→ What needs to be done
Could you give again exactly, and only, the lines from the one holding "This article belongs to the Section" through the end of the data, both ends included, with pictures left out?

→ Page-level text extractions
___

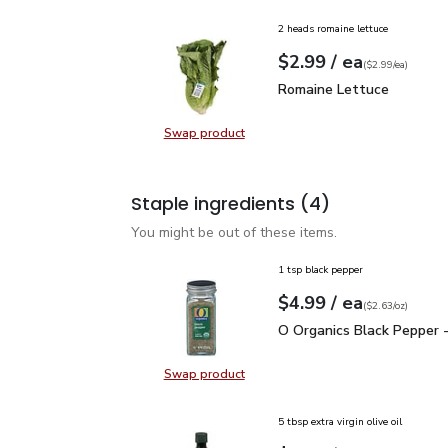
2 heads romaine lettuce
each
$2.99
/ ea
Your price
$2.99
per
$2.99
each
(
$2.99/ea
)
Romaine Lettuce
$2.99
Romaine Lettuce
Swap product
Swap product, Romaine Lettuce
Staple ingredients
(4)
You might be out of these items.
1 tsp black pepper
each
$4.99
/ ea
Your price
$2.63
per
$4.99
ounce
(
$2.63/oz
)
O Organics Black Pepper
O Organics Black Pepper -
Swap product
Swap product, O Organics Black Pe
5 tbsp extra virgin olive oil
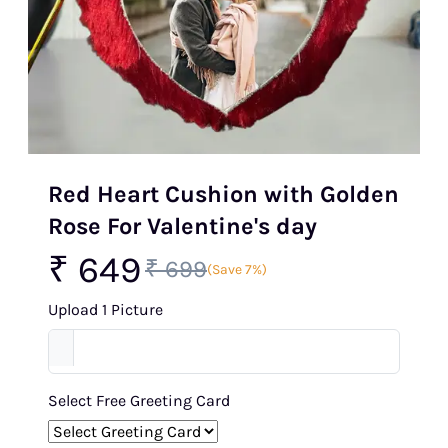
Red Heart Cushion with Golden
Rose For Valentine's day
₹ 649
₹ 699
(Save 7%)
Upload 1 Picture
Select Free Greeting Card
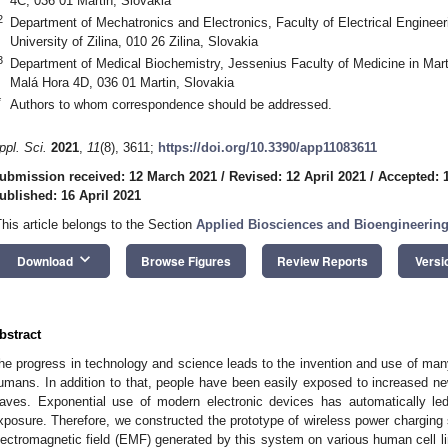
4C, 036 01 Martin, Slovakia
2
Department of Mechatronics and Electronics, Faculty of Electrical Engineer
University of Zilina, 010 26 Zilina, Slovakia
3
Department of Medical Biochemistry, Jessenius Faculty of Medicine in Marti
Malá Hora 4D, 036 01 Martin, Slovakia
*
Authors to whom correspondence should be addressed.
ppl. Sci.
2021
,
11
(8), 3611;
https://doi.org/10.3390/app11083611
ubmission received: 12 March 2021
/
Revised: 12 April 2021
/
Accepted: 1
ublished: 16 April 2021
This article belongs to the Section
Applied Biosciences and Bioengineerin
keyboard_arrow_down
Download
Browse Figures
Review Reports
Versi
bstract
he progress in technology and science leads to the invention and use of many e
umans. In addition to that, people have been easily exposed to increased new
aves. Exponential use of modern electronic devices has automatically le
xposure. Therefore, we constructed the prototype of wireless power charging 
lectromagnetic field (EMF) generated by this system on various human cell li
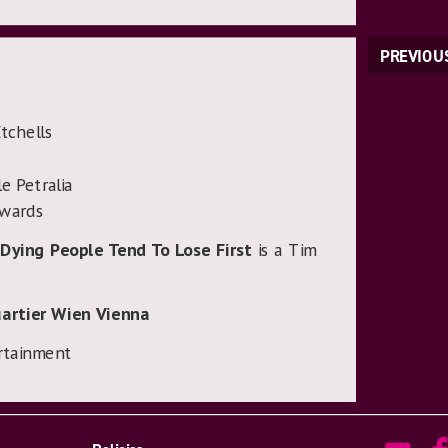
PREVIOU
tchells
e Petralia
dwards
Dying People Tend To Lose First
is a Tim
artier Wien Vienna
rtainment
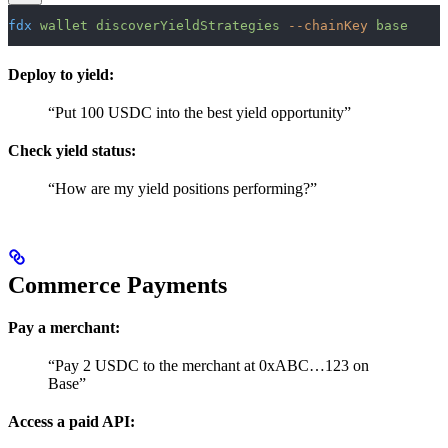
fdx
 wallet
 discoverYieldStrategies
 --chainKey
 base
Deploy to yield:
“Put 100 USDC into the best yield opportunity”
Check yield status:
“How are my yield positions performing?”
Commerce Payments
Pay a merchant:
“Pay 2 USDC to the merchant at 0xABC…123 on
Base”
Access a paid API:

___

→ Answer to this exercise
This article belongs to the Section
Applied Biosciences and Bioengineerin
keyboard_arrow_down
Download
Browse Figures
Review Reports
Versi
bstract
he progress in technology and science leads to the invention and use of many e
umans. In addition to that, people have been easily exposed to increased new
aves. Exponential use of modern electronic devices has automatically le
xposure. Therefore, we constructed the prototype of wireless power charging 
lectromagnetic field (EMF) generated by this system on various human cell li
PREVIOU
tchells
e Petralia
dwards
Dying People Tend To Lose First
is a Tim
artier Wien Vienna
rtainment
fdx
 wallet
 discoverYieldStrategies
 --chainKey
 base
Deploy to yield:
“Put 100 USDC into the best yield opportunity”
Check yield status:
“How are my yield positions performing?”
Commerce Payments
Pay a merchant:
“Pay 2 USDC to the merchant at 0xABC…123 on
Base”
Access a paid API:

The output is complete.